■ YOUR OBJECTIVE ■
Within the listing, each line that has the string "tick" should be copied.

■ EXERCISE DATA ■

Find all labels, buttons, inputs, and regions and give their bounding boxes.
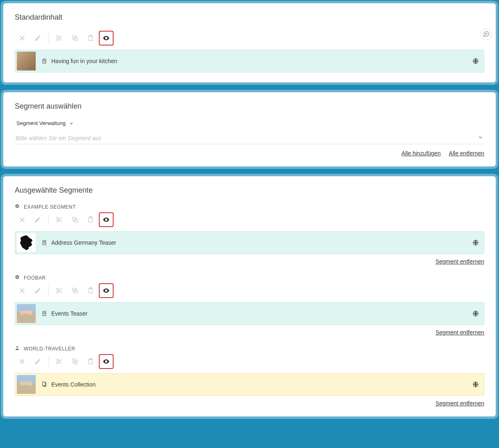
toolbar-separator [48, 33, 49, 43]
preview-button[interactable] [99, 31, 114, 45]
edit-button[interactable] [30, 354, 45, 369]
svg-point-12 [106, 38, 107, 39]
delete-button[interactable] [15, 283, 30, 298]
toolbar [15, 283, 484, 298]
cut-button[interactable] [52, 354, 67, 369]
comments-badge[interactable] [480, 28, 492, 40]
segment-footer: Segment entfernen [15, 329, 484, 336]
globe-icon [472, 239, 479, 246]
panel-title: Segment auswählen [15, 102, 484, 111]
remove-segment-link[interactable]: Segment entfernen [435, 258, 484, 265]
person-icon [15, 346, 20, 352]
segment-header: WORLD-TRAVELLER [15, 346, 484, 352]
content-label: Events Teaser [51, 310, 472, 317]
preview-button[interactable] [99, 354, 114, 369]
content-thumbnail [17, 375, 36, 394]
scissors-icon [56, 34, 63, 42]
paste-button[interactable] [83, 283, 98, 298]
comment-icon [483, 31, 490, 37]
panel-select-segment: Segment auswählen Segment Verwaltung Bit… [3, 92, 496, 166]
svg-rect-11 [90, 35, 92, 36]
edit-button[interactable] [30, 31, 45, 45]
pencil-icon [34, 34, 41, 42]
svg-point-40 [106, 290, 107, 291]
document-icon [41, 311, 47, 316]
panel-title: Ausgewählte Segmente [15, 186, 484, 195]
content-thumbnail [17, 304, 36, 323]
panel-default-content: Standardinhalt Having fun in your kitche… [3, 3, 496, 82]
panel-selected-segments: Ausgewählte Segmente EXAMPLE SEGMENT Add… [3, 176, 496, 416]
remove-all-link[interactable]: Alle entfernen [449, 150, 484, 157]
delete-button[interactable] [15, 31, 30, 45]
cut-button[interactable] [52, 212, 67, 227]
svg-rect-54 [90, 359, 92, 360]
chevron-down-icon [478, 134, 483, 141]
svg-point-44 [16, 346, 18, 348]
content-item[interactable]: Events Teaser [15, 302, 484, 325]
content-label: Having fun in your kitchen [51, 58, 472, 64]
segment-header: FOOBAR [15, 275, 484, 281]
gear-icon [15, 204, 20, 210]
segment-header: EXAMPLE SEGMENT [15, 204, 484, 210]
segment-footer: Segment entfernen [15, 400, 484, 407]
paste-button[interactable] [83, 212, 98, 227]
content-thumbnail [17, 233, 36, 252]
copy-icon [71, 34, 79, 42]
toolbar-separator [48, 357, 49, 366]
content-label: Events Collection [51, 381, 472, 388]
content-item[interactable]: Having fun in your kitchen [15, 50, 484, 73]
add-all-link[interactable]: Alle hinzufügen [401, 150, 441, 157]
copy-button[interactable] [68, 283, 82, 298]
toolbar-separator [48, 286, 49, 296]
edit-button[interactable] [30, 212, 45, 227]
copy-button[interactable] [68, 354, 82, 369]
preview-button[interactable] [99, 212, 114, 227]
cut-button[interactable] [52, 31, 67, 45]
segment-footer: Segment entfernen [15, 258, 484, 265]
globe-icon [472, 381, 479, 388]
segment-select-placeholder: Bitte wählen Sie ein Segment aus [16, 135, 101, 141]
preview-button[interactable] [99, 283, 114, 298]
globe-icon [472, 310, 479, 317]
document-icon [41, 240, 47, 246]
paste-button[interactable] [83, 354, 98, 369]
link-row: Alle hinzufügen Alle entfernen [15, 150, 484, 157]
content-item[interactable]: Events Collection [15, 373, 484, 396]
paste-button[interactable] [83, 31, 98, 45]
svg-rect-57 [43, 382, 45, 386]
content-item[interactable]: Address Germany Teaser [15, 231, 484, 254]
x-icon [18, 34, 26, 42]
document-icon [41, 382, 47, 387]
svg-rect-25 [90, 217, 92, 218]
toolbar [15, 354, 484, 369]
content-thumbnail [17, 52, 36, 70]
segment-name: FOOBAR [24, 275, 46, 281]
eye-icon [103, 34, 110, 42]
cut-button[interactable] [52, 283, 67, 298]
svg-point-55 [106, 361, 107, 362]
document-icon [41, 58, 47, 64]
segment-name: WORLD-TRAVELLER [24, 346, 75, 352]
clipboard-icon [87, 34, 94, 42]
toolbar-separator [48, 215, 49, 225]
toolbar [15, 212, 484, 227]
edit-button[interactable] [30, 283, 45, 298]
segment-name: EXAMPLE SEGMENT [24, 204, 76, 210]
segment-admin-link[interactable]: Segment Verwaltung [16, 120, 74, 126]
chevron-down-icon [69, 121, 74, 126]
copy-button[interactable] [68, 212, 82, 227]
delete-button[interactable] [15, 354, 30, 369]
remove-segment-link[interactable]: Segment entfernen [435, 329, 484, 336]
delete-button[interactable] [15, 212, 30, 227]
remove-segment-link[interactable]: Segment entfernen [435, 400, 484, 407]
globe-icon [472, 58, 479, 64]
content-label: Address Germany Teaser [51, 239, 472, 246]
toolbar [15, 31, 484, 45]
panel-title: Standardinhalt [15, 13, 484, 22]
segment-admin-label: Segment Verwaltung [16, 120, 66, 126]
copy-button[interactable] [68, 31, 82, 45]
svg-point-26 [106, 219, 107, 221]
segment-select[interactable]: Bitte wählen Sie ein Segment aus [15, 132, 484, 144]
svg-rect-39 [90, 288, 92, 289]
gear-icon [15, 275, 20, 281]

---

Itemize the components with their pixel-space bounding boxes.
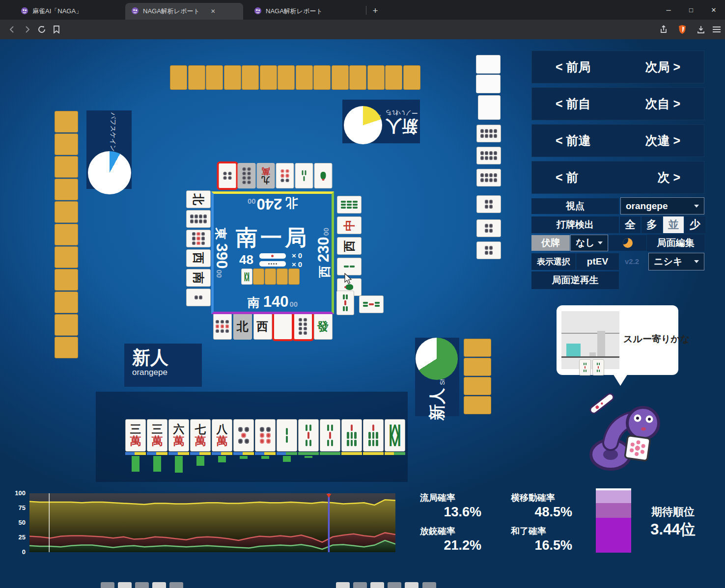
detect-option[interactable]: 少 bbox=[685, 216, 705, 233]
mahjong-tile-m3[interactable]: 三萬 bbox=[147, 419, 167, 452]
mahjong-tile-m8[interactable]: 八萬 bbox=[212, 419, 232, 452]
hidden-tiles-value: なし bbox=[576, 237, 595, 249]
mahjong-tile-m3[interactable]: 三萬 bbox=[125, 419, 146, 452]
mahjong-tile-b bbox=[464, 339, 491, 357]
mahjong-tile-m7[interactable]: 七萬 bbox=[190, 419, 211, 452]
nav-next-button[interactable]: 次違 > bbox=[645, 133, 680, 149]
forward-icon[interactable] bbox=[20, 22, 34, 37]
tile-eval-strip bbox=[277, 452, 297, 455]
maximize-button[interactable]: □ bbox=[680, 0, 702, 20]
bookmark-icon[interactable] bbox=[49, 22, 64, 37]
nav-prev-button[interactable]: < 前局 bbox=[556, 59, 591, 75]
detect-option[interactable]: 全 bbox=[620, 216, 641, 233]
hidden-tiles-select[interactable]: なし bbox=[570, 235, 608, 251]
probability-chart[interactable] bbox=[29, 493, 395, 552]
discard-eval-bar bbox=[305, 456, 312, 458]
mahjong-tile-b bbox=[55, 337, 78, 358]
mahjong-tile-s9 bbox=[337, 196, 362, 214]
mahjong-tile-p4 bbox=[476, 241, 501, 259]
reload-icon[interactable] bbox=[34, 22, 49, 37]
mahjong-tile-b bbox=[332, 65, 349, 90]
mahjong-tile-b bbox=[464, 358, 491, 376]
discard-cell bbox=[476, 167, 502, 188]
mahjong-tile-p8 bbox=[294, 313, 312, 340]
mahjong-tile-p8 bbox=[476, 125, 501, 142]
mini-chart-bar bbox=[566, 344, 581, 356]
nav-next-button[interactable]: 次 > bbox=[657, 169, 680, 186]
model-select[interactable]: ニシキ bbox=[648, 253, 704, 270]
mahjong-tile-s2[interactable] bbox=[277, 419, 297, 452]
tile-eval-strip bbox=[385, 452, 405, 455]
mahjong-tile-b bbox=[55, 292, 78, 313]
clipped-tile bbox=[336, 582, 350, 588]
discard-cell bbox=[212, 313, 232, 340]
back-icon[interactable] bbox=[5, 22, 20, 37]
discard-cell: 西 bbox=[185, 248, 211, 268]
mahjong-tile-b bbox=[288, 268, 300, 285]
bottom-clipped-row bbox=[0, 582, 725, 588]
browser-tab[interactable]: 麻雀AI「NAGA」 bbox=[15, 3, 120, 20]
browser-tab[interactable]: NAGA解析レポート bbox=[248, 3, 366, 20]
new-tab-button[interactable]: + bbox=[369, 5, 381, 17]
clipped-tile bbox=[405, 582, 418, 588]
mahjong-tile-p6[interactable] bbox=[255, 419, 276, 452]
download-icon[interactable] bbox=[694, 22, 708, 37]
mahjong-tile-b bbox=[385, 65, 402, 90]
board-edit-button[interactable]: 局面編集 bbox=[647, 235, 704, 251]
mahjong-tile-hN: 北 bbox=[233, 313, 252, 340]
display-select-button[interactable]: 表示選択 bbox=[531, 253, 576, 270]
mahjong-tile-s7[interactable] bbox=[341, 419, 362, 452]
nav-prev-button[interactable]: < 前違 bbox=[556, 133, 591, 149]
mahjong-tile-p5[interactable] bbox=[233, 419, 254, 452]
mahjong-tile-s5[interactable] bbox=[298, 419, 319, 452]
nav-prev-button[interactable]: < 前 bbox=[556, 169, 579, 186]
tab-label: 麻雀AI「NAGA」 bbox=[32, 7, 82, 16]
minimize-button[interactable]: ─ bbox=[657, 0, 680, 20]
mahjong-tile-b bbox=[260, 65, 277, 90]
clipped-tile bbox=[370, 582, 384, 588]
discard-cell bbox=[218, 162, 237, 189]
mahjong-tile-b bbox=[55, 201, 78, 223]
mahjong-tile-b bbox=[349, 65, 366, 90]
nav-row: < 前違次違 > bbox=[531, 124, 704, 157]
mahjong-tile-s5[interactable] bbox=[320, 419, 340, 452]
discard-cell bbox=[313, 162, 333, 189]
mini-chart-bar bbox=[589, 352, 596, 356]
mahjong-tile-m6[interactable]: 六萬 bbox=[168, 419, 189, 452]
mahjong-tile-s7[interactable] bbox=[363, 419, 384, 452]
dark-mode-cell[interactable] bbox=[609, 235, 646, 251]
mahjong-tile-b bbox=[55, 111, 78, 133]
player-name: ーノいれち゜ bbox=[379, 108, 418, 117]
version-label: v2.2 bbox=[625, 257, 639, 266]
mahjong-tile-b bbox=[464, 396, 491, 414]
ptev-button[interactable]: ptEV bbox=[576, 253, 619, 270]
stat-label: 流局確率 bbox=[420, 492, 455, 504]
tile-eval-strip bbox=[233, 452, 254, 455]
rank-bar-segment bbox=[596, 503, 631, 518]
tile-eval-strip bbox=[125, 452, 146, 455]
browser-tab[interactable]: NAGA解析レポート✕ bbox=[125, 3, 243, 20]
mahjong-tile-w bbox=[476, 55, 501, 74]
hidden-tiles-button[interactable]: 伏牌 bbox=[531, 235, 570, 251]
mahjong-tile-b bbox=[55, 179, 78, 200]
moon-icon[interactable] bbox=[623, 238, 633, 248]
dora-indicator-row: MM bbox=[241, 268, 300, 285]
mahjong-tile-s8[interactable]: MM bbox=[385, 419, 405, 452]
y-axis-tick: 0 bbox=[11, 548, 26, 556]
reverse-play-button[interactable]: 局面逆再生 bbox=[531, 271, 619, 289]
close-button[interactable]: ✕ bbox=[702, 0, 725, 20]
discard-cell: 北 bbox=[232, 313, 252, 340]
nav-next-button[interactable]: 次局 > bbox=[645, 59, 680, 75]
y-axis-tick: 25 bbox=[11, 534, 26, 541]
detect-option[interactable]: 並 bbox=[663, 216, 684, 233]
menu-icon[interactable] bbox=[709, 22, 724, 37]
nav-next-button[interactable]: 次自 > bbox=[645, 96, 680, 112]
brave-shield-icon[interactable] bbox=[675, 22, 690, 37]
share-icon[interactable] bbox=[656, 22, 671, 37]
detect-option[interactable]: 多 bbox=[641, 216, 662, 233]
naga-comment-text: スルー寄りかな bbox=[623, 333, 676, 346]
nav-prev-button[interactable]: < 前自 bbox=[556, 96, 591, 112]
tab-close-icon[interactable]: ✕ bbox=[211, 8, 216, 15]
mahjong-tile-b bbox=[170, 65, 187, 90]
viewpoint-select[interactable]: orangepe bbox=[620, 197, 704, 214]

■ SOLUTION FOR THIS EXERCISE ■
y-axis-tick: 0 bbox=[11, 548, 26, 556]
y-axis-tick: 25 bbox=[11, 534, 26, 541]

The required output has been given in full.